BRUSSELS — “Our current radio studios were first used 10 years ago and it’s time to renovate,” said An Caers, director radio at Medialaan. “We are now building two new state-of-the-art radio studios. Combining audio and video, the studios are futureproof and ready for new digital initiatives.”
The current studios of Joe and Qmusic are on the top floor of Medialaan’s building and the new facilities will be located right at the public entrance, stretched alongside the main corridor. “The idea is to have the on-air studio’s open and visible, with Qmusic as an eyecatcher in the main entrance with lots of passage during public recording sessions, and Joe in the central hallway,” said Bas Boone, team leader of radio engineering Medialaan. “In doing so, we highlight our two radio brands.”
The new setup will comprise six on-air studios and four editing/production studios. The on-air studios, with incorporated cameras for visual radio, are all facing public areas with 6 x 2.5 meter bulletproof glass walls.

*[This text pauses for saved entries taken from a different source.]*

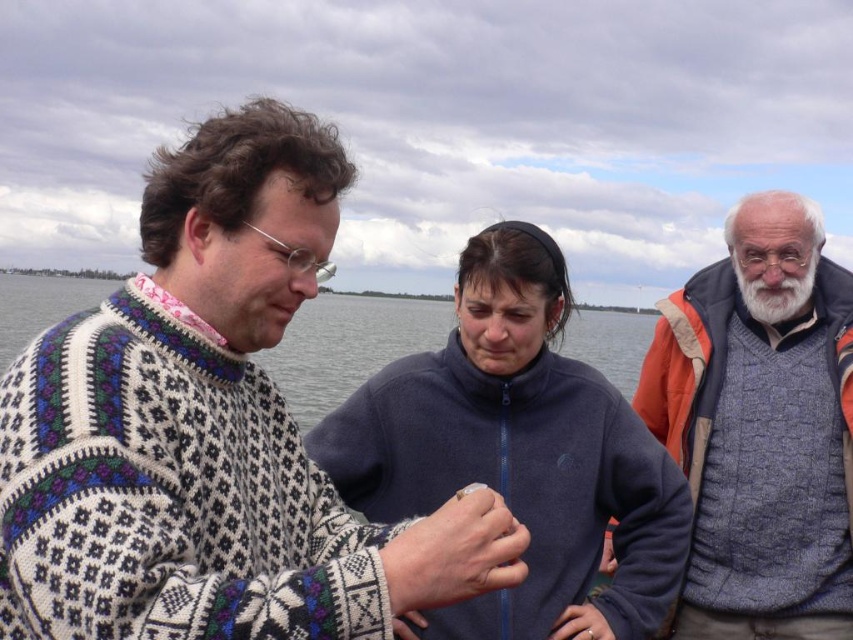 Based on the scene description, can you determine the spatial relationship between the gray wool sweater at right and the white fluffy beard at upper right?

The gray wool sweater at right is located to the left of the white fluffy beard at upper right.

You are standing in the scene and want to hand a small item to the person wearing the dark blue fleece at center. Which direction should you move to ensure the knitted sweater at center doesn not block your view?

You should move to the side of the knitted sweater at center so that the dark blue fleece at center becomes visible. Since the knitted sweater at center is in front of the dark blue fleece at center, moving to the side of the knitted sweater at center will allow you to see around it and reach the dark blue fleece at center without obstruction.

You are a fashion designer observing the three people in the image. You need to decide which of the two items, the gray wool sweater at right or the white fluffy beard at upper right, requires a larger fabric or material quantity for its creation. Based on the image, which one would you choose?

The gray wool sweater at right is bigger than the white fluffy beard at upper right, so the gray wool sweater at right would require more fabric or material for its creation. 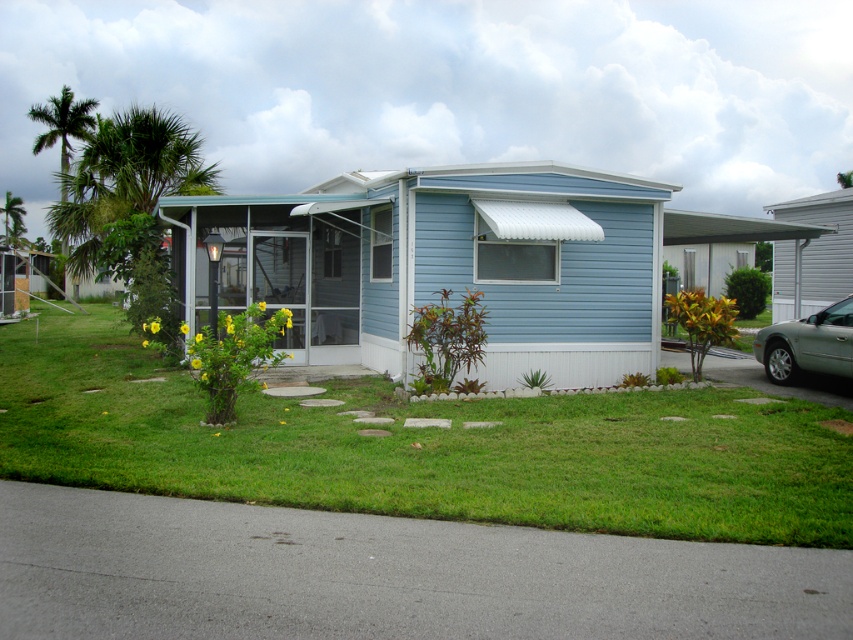 Question: Can you confirm if satin silver car at right is positioned to the left of green leafy palm tree at upper left?

Choices:
 (A) no
 (B) yes

Answer: (A)

Question: Is satin silver car at right closer to camera compared to green leafy palm tree at upper left?

Choices:
 (A) no
 (B) yes

Answer: (B)

Question: Does green grass lawn at center appear on the left side of green leafy palm tree at upper left?

Choices:
 (A) yes
 (B) no

Answer: (B)

Question: Which of these objects is positioned farthest from the satin silver car at right?

Choices:
 (A) green leafy palm tree at upper left
 (B) green grass lawn at center

Answer: (A)

Question: Which of these objects is positioned farthest from the green grass lawn at center?

Choices:
 (A) satin silver car at right
 (B) green leafy palm tree at upper left

Answer: (B)

Question: Which point is closer to the camera?

Choices:
 (A) green leafy palm tree at upper left
 (B) satin silver car at right

Answer: (B) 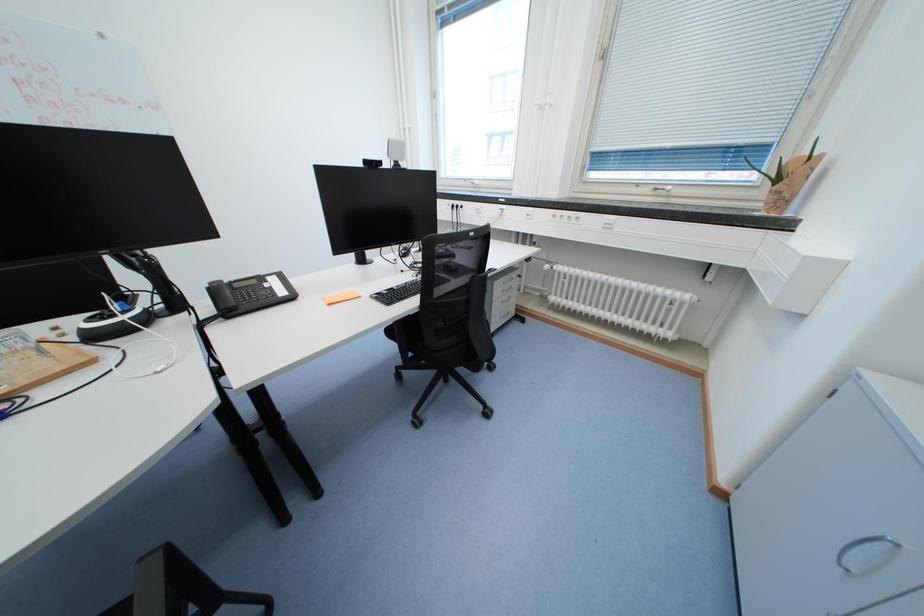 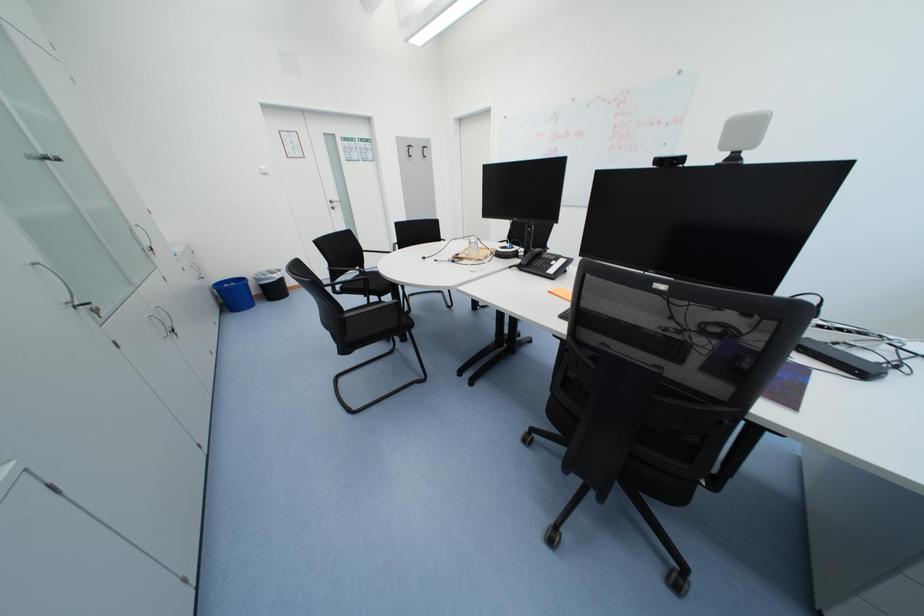 Based on the continuous images, in which direction is the camera rotating?

The camera's rotation is toward left-down.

The 1200 square-meter ground floor radio department with plenty of daylight will offer room for some 100 people, working on flex desks. All offices are facing the street — an auditorium, meeting rooms, cafeteria and leisure facilities are centrally located between the offices and on-air studios.
“A novelty is that all of the studios are equipped with so-called acoustical speed gates,” continued Boone. “No more doors, but acoustic panels, they enhance the feeling of making content,” he said. “We make more than radio: alongside our two main channels in simulcast FM and DAB+, we operate three extra DAB+ channels and lots of streamed thematic channels and massive social media content. This huge production of content must reflect on the whole floor.”
IdealAcoustics is managing the acoustics and noise control, while studio equipment is being provided and installed by Amptec. All studios and production facilities are connected via AoIP, combining Dante with a DHD fiber protocol.
“We’re building quite traditional on-air studios,” admitted Boone, “But we implement the newest technology — it’s our ambition to put in place an extremely mobile hybrid concept, allowing us to produce radio anywhere. Today we’re concentrating on architecture combining the management of the consoles, the playout system and editorial newsroom software.”
The new radio studios, which are being built around the concept “The nature of Joe” and “Q urban loft,” will go on air next spring.